> RECORDS SUPPLIED
== Segment start ==

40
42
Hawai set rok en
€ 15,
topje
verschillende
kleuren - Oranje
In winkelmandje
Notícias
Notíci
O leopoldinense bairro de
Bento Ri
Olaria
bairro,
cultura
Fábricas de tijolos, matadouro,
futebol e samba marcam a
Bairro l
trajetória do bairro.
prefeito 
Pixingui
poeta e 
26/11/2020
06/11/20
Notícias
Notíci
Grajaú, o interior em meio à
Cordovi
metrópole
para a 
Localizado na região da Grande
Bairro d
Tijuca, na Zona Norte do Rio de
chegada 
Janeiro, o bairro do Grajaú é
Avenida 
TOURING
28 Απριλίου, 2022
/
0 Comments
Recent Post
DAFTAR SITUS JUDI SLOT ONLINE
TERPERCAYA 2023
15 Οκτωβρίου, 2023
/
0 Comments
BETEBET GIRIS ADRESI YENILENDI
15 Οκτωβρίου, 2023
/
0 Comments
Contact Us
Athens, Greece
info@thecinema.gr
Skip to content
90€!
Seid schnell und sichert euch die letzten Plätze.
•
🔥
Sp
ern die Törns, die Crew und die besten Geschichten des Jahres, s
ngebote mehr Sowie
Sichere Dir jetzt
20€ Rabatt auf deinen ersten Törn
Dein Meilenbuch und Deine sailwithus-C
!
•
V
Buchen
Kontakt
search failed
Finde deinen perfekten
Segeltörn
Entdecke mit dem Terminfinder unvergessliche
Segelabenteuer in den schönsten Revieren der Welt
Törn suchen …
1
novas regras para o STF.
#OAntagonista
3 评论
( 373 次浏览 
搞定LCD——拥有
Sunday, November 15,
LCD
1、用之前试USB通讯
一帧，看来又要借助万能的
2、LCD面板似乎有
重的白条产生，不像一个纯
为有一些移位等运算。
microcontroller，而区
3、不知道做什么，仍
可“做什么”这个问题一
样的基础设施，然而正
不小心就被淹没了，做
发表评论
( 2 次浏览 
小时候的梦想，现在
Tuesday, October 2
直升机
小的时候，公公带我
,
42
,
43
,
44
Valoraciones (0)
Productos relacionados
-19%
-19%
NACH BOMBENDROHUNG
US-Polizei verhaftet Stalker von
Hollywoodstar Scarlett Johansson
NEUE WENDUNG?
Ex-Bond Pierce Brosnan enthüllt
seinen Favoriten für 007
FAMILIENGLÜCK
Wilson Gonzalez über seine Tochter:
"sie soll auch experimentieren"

== Segment end ==

Going through the data above, return each line with the word "deinen".

> ANSWER TO THE PROBLEM
20€ Rabatt auf deinen ersten Törn
Finde deinen perfekten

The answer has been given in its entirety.